WORK INSTRUCTION → Retype only the lines from the top of the records to the line with "Print, Copy, Scan", including that line but none of the pictures.

DATA SHOWN →
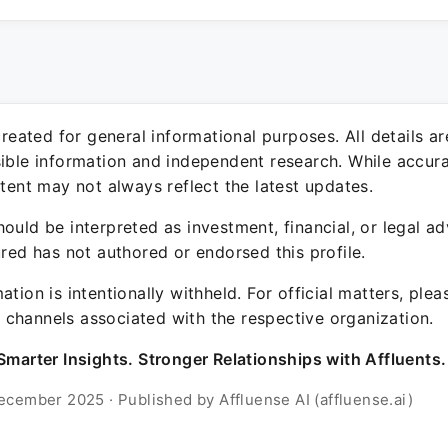
 created for general informational purposes. All details a
sible information and independent research. While accura
ntent may not always reflect the latest updates.
ould be interpreted as investment, financial, or legal ad
ured has not authored or endorsed this profile.
ation is intentionally withheld. For official matters, ple
channels associated with the respective organization.
Smarter Insights. Stronger Relationships with Affluents.
ecember 2025 · Published by Affluense AI (affluense.ai)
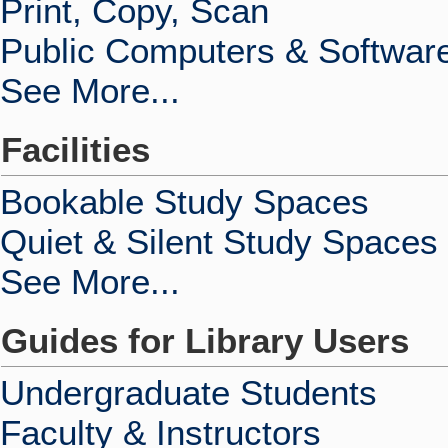
Print, Copy, Scan
Public Computers & Softwar
See More...
Facilities
Bookable Study Spaces
Quiet & Silent Study Spaces
See More...
Guides for Library Users
Undergraduate Students
Faculty & Instructors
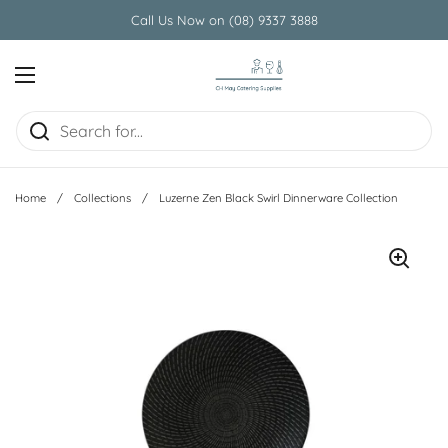
Skip to content
Call Us Now on (08) 9337 3888
Open menu
Home
/
Collections
/
Luzerne Zen Black Swirl Dinnerware Collection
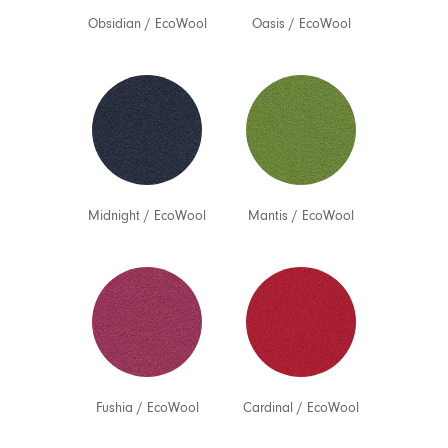
Obsidian
/
EcoWool
Oasis
/
EcoWool
Midnight
/
EcoWool
Mantis
/
EcoWool
Fushia
/
EcoWool
Cardinal
/
EcoWool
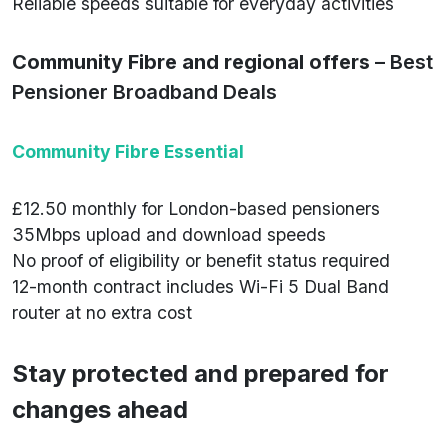
Reliable speeds suitable for everyday activities
Community Fibre and regional offers
– Best
Pensioner Broadband Deals
Community Fibre Essential
£12.50 monthly for London-based pensioners
35Mbps upload and download speeds
No proof of eligibility or benefit status required
12-month contract includes Wi-Fi 5 Dual Band
router at no extra cost
Stay protected and prepared for
changes ahead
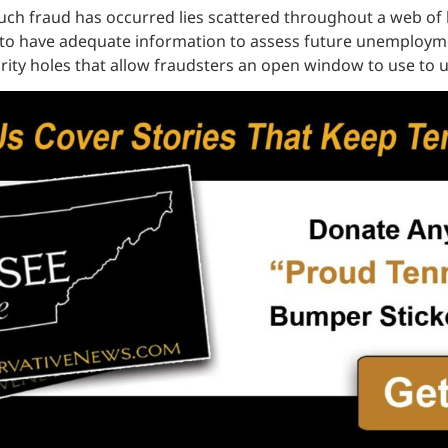
uch fraud has occurred lies scattered throughout a web of b
ped to have adequate information to assess future unemploy
ity holes that allow fraudsters an open window to use to u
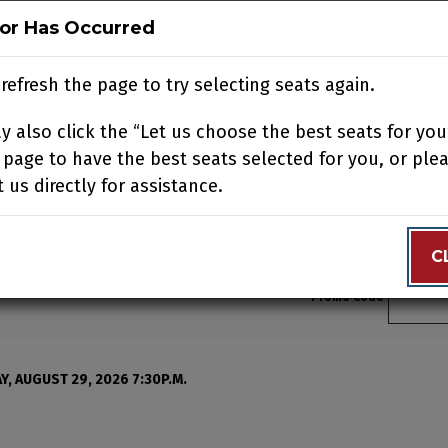
ror Has Occurred
ror Has Occurred
N
BUY TICKETS
SUPPORT US
ACCOUNT
JOIN OUR
refresh the page to try selecting seats again.
refresh the page to try selecting seats again.
 also click the “Let us choose the best seats for you
 also click the “Let us choose the best seats for you
N YOUR VISIT
EDUCATION
SUPPORT
ABOUT
CONTACT
 page to have the best seats selected for you, or ple
 page to have the best seats selected for you, or ple
 us directly for assistance.
 us directly for assistance.
C
C
Enter 
Promo Code
, August 21, 2026 2:00p
, AUGUST 29, 2026 7:30P.M.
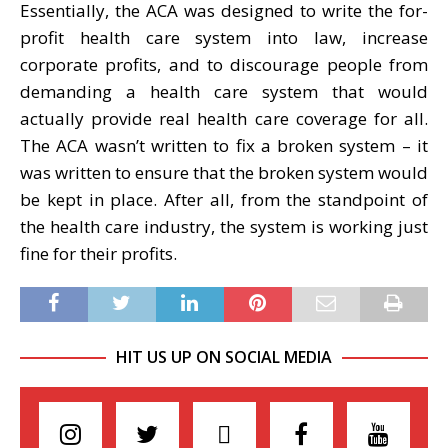
Essentially, the ACA was designed to write the for-
profit health care system into law, increase
corporate profits, and to discourage people from
demanding a health care system that would
actually provide real health care coverage for all.
The ACA wasn’t written to fix a broken system – it
was written to ensure that the broken system would
be kept in place. After all, from the standpoint of
the health care industry, the system is working just
fine for their profits.
HIT US UP ON SOCIAL MEDIA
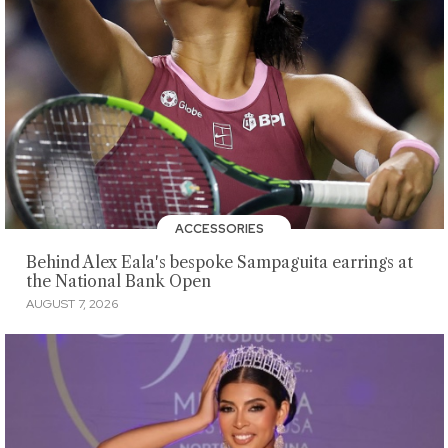
ACCESSORIES
Behind Alex Eala's bespoke Sampaguita earrings at
the National Bank Open
AUGUST 7, 2026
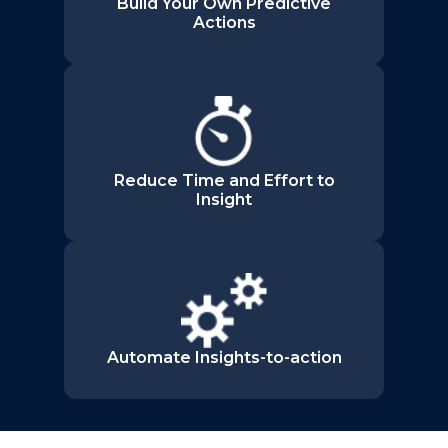
Build Your Own Predictive
Actions
Reduce Time and Effort to
Insight
Automate Insights-to-action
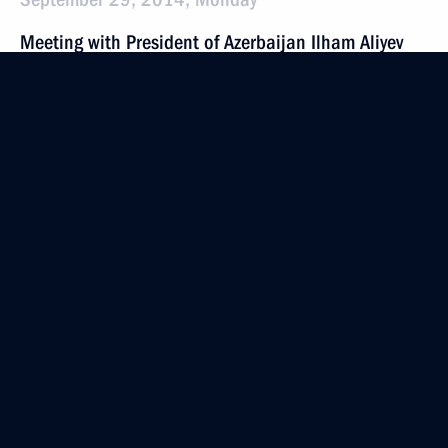
Meeting with President of Azerbaijan Ilham Aliyev
September 29, 2014, 21:25
Astrakhan
Meeting with President of Turkmenistan Gurbanguly
Berdimuhamedov
September 29, 2014, 20:10
Astrakhan
Meeting with President of Iran Hassan Rouhani
September 29, 2014, 18:00
Astrakhan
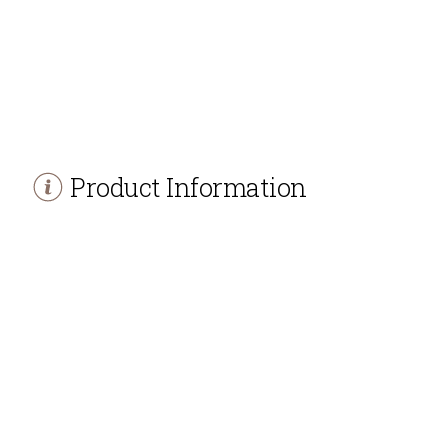
Product Information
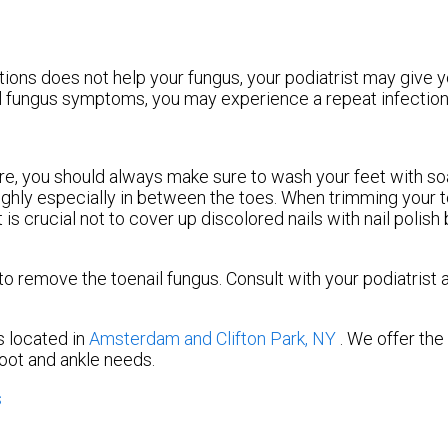
tions does not help your fungus, your podiatrist may give y
ail fungus symptoms, you may experience a repeat infection 
ture, you should always make sure to wash your feet with s
oughly especially in between the toes. When trimming your t
 is crucial not to cover up discolored nails with nail polish
 remove the toenail fungus. Consult with your podiatrist 
s
located in
Amsterdam
and Clifton Park, NY
. We offer th
foot and ankle needs.
s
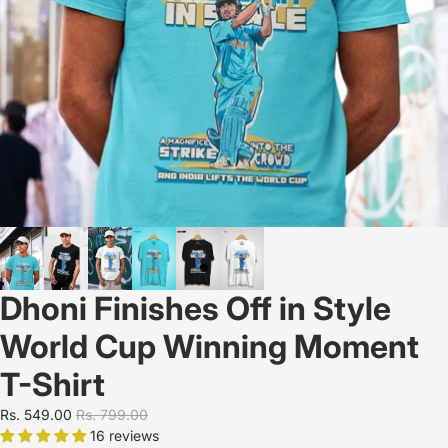
Dhoni Finishes Off in Style
World Cup Winning Moment
T-Shirt
Rs. 549.00
Rs. 799.00
16 reviews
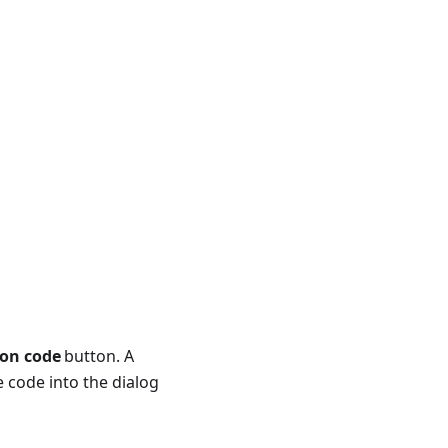
ion code
button. A
e code into the dialog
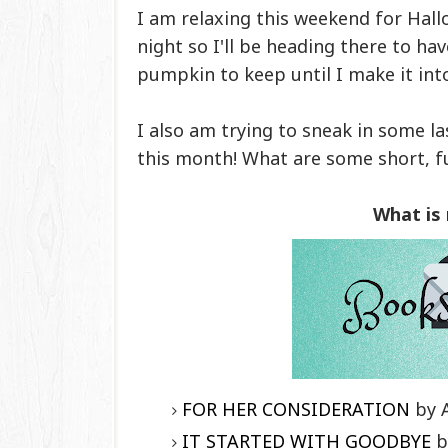
I am relaxing this weekend for Hall
night so I'll be heading there to ha
pumpkin to keep until I make it int
I also am trying to sneak in some l
this month! What are some short, f
What is
FOR HER CONSIDERATION
by 
IT STARTED WITH GOODBYE
b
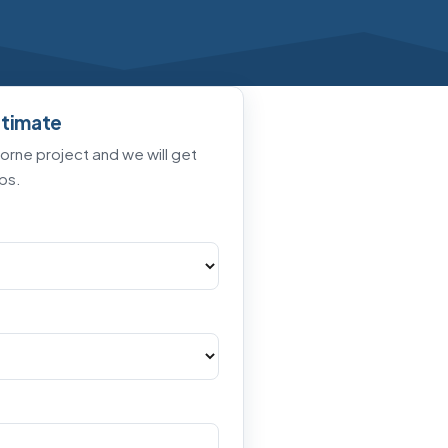
stimate
horne project and we will get
ps.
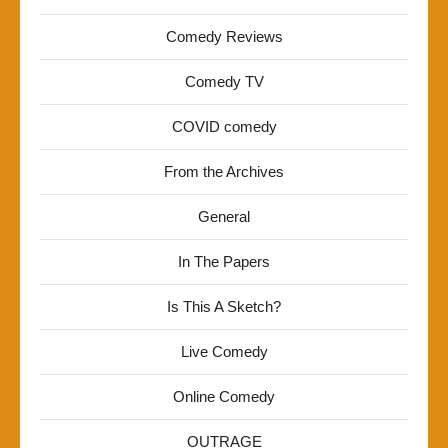
Comedy Reviews
Comedy TV
COVID comedy
From the Archives
General
In The Papers
Is This A Sketch?
Live Comedy
Online Comedy
OUTRAGE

RESULT →
 created for general informational purposes. All details a
sible information and independent research. While accura
ntent may not always reflect the latest updates.
ould be interpreted as investment, financial, or legal ad
ured has not authored or endorsed this profile.
ation is intentionally withheld. For official matters, ple
channels associated with the respective organization.
Smarter Insights. Stronger Relationships with Affluents.
ecember 2025 · Published by Affluense AI (affluense.ai)
Print, Copy, Scan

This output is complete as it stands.